In the listing below, how many lines hold "автозапчастин"? Give the number only.

-- Records for this exercise --
____

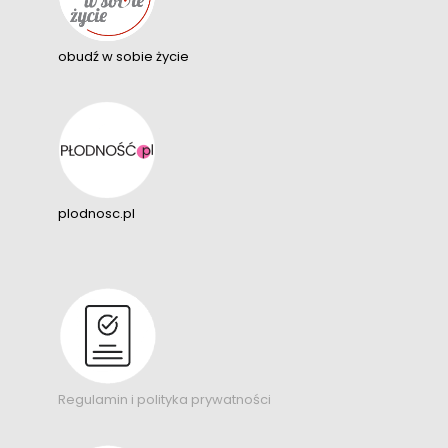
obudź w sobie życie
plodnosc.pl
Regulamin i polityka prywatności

____

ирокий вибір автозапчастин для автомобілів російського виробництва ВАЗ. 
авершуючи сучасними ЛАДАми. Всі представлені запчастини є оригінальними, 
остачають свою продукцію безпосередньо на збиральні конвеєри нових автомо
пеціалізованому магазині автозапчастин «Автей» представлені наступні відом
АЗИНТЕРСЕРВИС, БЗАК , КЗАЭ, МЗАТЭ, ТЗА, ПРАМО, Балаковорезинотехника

____

-- Task output --
2